Минуту спустя граф очутился в веселом круге детворы. Только мальчик в жилете хныкал:
— Вы ей поддаетесь… Так нечестно…
— Вот лопух, — хохотнул Мартин и крикнул брату: — Вит, кончай забавляться! Лед зовет на военный совет!
Граф наслаждался вниманием детей.
— Ну-ка, родные, кто это к нам пришел?
— Лорд Мартин и сир Джоакин!
— Что нужно сказать?
— Желаем здравия, лорд Мартин и сир Джоакин!
— Ну какой он вам лорд? Вы — моя семья, значит, он для вас — дядя Мартин. Спросите: зачем он пришел?
— Зачем вы пришли, дядя Мартин?
Младший Шейланд озадаченно крякнул:
— Это… я ж уже сказал. Лед просил найти тебя, есть новости о Клыкастом. Он идет на соединение с волками, а Лед думает опередить…
Граф только поморщил нос.
— Родные, хотите еще поиграть в прятки?
— Конечно, дядя Вит!
— Тогда скажите дяде Мартину, пускай ждет меня в городе.
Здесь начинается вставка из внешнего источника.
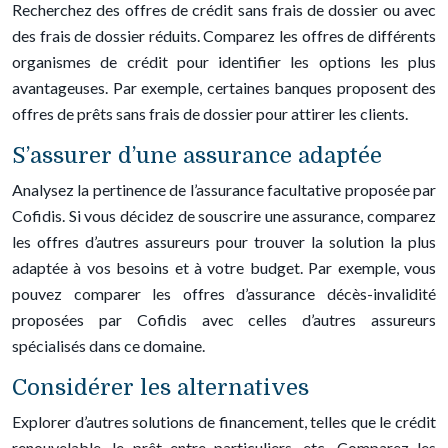
Recherchez des offres de crédit sans frais de dossier ou avec
des frais de dossier réduits. Comparez les offres de différents
organismes de crédit pour identifier les options les plus
avantageuses. Par exemple, certaines banques proposent des
offres de prêts sans frais de dossier pour attirer les clients.
S’assurer d’une assurance adaptée
Analysez la pertinence de l’assurance facultative proposée par
Cofidis. Si vous décidez de souscrire une assurance, comparez
les offres d’autres assureurs pour trouver la solution la plus
adaptée à vos besoins et à votre budget. Par exemple, vous
pouvez comparer les offres d’assurance décès-invalidité
proposées par Cofidis avec celles d’autres assureurs
spécialisés dans ce domaine.
Considérer les alternatives
Explorer d’autres solutions de financement, telles que le crédit
renouvelable, le prêt entre particuliers, etc. Comparez les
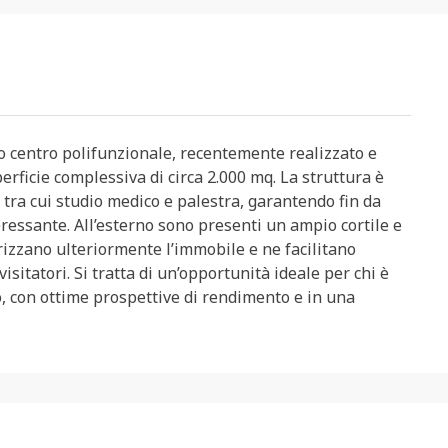
o centro polifunzionale, recentemente realizzato e
perficie complessiva di circa 2.000 mq. La struttura è
, tra cui studio medico e palestra, garantendo fin da
eressante. All’esterno sono presenti un ampio cortile e
izzano ulteriormente l’immobile e ne facilitano
 visitatori. Si tratta di un’opportunità ideale per chi è
o, con ottime prospettive di rendimento e in una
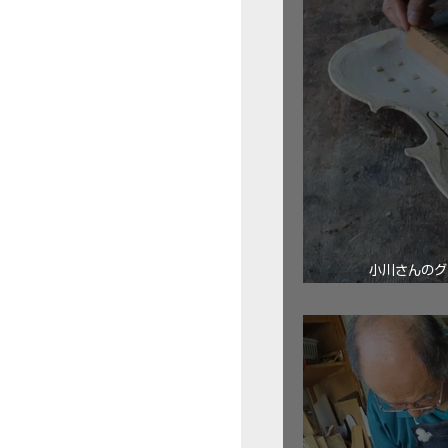
小川さんのグ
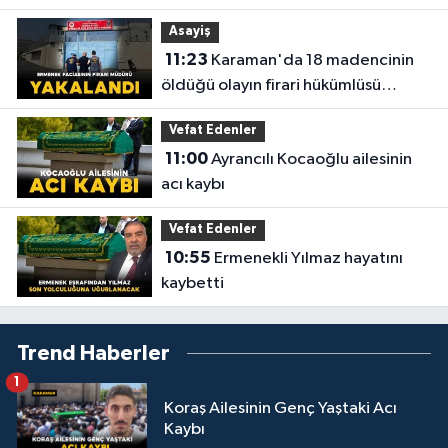
kazandı
Asayiş
11:23
Karaman'da 18 madencinin
öldüğü olayın firari hükümlüsü
yakalandı
Vefat Edenler
11:00
Ayrancılı Kocaoğlu ailesinin
acı kaybı
Vefat Edenler
10:55
Ermenekli Yılmaz hayatını
kaybetti
Trend Haberler
1
Koraş Ailesinin Genç Yaştaki Acı
Kaybı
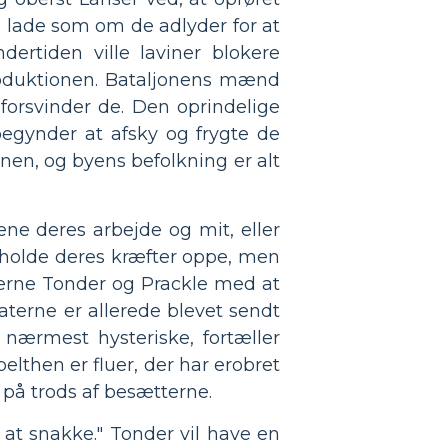
 lade som om de adlyder for at
rtiden ville laviner blokere
roduktionen. Bataljonens mænd
 forsvinder de. Den oprindelige
 begynder at afsky og frygte de
en, og byens befolkning er alt
ene deres arbejde og mit, eller
n holde deres kræfter oppe, men
nterne Tonder og Prackle med at
aterne er allerede blevet sendt
nærmest hysteriske, fortæller
elthen er fluer, der har erobret
t på trods af besætterne.
 at snakke." Tonder vil have en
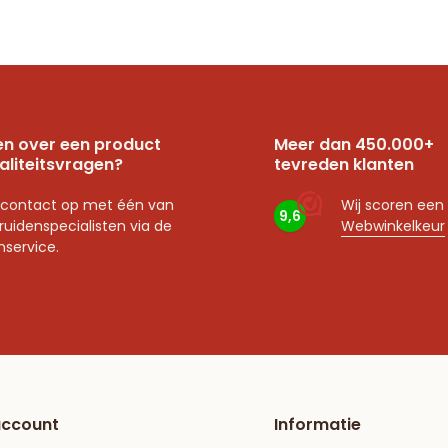
n over een product
Meer dan 450.000+
aliteitsvragen?
tevreden klanten
contact op met één van
Wij scoren een
9,6
ruidenspecialisten via de
Webwinkelkeur
nservice.
account
Informatie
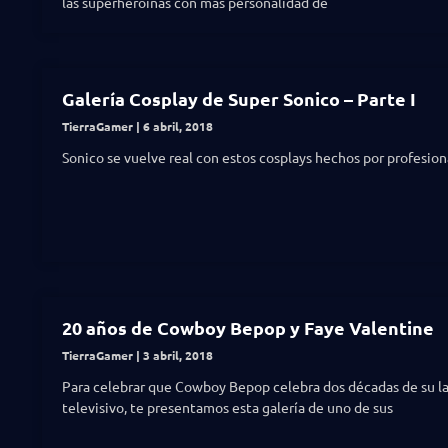
las superheroínas con más personalidad de
Galería Cosplay de Super Sonico – Parte I
TierraGamer
6 abril, 2018
Sonico se vuelve real con estos cosplays hechos por profesion
20 años de Cowboy Bepop y Faye Valentine
TierraGamer
3 abril, 2018
Para celebrar que Cowboy Bepop celebra dos décadas de su 
televisivo, te presentamos esta galería de uno de sus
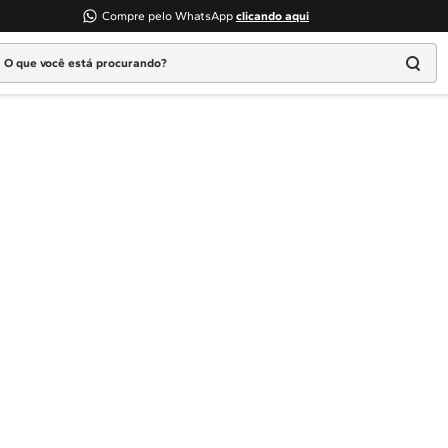
Compre pelo WhatsApp
clicando aqui
 que você está procurando?
Termos mais buscados
1
º
Geladeira
2
º
Máquina Lavar
3
º
Fogao
4
º
Lava Louça
5
º
Cooktop
6
º
Microondas Brastemp
7
º
Forno
8
º
Embutir
9
º
Combos
10
º
Lava Seca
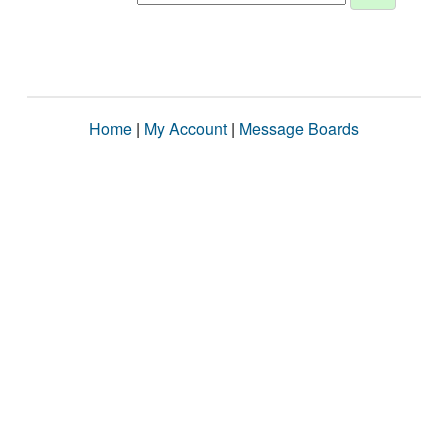
Home
|
My Account
|
Message Boards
— Урааа! Дядя Мартин, ждите в городе дядю Вита!
— Милорд, — вмешался путевец, — дело представляется серьезным. Впереди густые леса, которые позволят врагу…
— Скажите: до свидания, сир Джоакин.
— До свидания, сир Джоакин!..
Приятели переглянулись, отсалютовали графу и двинулись в обратный путь.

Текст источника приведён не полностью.